| Work request |
Extract each line from the entries below that has the string "organization" in it.

| Data extract |
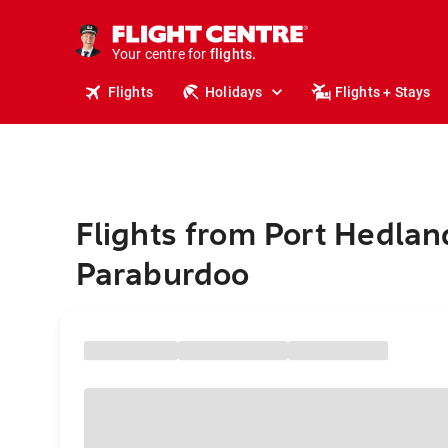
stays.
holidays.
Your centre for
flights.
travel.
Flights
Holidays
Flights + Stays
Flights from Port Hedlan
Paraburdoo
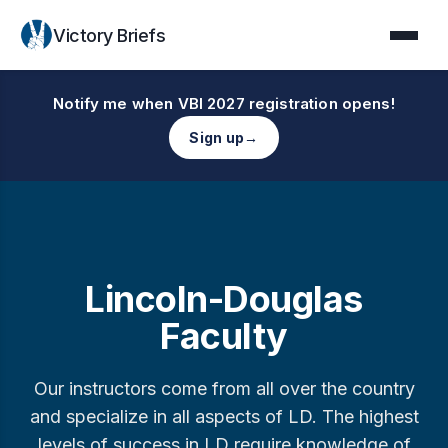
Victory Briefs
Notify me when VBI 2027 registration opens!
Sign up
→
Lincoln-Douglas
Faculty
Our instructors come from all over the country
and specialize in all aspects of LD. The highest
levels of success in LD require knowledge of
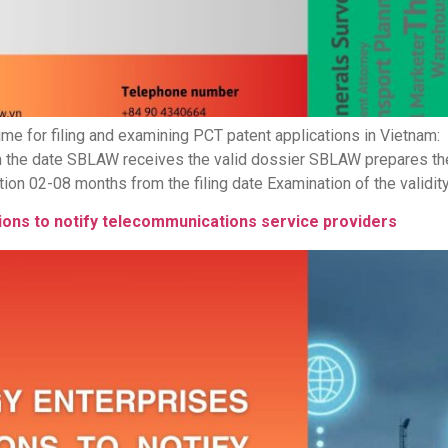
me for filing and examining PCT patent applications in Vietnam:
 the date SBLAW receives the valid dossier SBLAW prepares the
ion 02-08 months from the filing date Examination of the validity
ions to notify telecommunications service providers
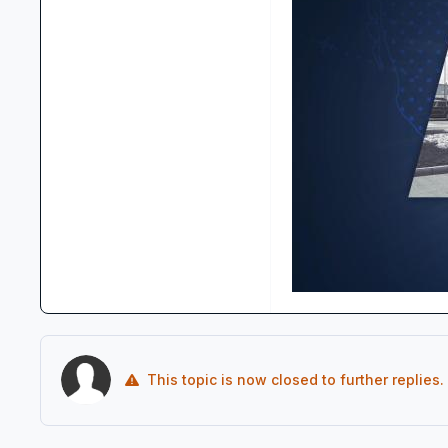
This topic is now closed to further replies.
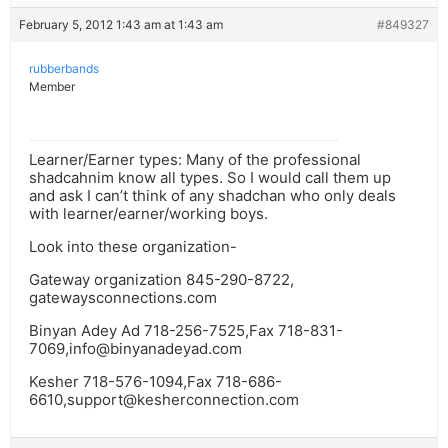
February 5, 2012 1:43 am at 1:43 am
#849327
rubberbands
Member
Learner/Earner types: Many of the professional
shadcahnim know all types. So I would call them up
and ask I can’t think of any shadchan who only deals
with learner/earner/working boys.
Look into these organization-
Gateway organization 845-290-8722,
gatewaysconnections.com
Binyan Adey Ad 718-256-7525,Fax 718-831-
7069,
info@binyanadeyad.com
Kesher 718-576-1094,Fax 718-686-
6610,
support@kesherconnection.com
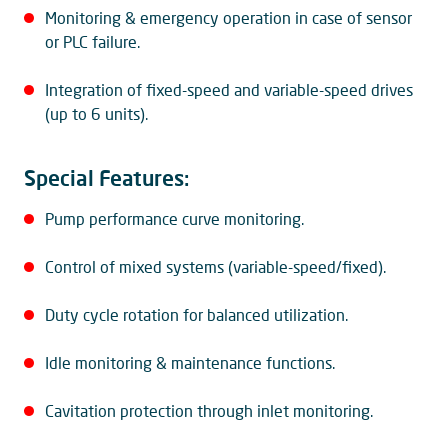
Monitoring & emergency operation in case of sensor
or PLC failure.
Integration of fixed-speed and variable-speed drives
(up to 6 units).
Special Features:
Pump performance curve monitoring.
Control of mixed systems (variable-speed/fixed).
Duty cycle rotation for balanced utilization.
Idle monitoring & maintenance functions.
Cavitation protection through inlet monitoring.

| Result |
Look into these organization-
Gateway organization 845-290-8722,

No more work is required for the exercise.